= Beginning of Section =
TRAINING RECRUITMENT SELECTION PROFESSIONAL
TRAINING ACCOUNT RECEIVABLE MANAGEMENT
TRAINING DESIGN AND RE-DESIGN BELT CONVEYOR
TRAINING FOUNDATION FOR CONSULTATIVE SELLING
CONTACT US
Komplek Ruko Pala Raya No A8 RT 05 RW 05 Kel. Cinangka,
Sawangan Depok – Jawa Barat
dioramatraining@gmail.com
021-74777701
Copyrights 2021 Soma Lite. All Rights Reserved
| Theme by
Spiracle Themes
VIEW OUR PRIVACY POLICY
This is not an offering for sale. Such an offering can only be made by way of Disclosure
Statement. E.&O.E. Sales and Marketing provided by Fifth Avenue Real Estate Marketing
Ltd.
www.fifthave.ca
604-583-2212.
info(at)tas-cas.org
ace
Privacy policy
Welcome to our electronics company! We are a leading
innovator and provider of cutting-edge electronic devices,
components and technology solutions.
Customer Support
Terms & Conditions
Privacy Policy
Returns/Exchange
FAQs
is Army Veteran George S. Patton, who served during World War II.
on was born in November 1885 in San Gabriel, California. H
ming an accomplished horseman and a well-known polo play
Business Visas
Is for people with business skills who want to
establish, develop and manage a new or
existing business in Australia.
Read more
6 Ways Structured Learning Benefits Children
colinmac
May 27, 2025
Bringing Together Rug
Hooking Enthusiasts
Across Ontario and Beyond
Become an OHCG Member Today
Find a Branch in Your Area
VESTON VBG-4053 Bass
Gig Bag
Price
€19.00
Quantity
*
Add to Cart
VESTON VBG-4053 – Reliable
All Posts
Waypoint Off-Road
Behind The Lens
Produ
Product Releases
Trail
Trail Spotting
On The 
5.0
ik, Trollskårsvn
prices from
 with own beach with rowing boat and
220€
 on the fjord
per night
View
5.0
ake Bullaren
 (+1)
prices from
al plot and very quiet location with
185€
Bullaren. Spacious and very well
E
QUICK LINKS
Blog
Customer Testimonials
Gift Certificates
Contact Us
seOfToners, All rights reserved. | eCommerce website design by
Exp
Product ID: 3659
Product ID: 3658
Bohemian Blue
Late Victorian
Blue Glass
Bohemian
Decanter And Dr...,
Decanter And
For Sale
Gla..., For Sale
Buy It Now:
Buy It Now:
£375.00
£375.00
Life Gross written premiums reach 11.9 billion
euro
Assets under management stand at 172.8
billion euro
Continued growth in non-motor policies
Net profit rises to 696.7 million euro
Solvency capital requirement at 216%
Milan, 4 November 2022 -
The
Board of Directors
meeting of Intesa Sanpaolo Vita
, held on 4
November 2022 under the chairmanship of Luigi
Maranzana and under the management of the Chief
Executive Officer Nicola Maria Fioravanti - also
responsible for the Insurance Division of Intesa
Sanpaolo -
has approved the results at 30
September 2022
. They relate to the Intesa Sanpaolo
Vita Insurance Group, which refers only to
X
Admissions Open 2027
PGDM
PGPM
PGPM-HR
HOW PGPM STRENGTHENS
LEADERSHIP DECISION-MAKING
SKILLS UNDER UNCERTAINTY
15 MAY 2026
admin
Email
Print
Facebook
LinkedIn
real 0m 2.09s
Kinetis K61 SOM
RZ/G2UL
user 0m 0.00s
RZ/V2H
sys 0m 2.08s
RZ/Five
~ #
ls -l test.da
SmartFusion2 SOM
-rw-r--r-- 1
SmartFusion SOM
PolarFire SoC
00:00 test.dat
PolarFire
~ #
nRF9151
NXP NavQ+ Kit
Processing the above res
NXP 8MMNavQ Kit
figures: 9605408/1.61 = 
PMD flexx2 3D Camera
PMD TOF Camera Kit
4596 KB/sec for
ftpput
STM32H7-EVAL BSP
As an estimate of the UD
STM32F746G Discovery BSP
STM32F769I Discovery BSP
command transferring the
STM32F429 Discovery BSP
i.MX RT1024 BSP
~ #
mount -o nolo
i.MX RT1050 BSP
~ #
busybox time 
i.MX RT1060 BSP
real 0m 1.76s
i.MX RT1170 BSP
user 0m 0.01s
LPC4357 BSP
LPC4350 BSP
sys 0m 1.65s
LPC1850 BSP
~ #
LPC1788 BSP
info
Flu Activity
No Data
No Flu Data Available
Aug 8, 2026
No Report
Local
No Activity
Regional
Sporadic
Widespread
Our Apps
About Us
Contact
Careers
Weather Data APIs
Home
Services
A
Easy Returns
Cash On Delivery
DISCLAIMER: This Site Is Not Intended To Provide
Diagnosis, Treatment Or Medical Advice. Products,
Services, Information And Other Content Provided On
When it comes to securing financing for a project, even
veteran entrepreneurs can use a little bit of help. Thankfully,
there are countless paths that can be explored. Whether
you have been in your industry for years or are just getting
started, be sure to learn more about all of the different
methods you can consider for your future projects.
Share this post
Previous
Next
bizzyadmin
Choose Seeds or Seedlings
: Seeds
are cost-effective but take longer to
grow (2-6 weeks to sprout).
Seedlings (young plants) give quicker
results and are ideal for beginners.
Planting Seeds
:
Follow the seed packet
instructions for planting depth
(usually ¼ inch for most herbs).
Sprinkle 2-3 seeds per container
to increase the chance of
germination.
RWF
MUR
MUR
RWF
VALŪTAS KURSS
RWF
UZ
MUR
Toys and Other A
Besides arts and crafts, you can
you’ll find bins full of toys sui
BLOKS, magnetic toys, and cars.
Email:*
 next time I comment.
= End of Section =
- PROBLEM -
Make a tally of the lines in this data that include the string "VESTON", and answer with that tally alone.

- TASK ANSWER -
2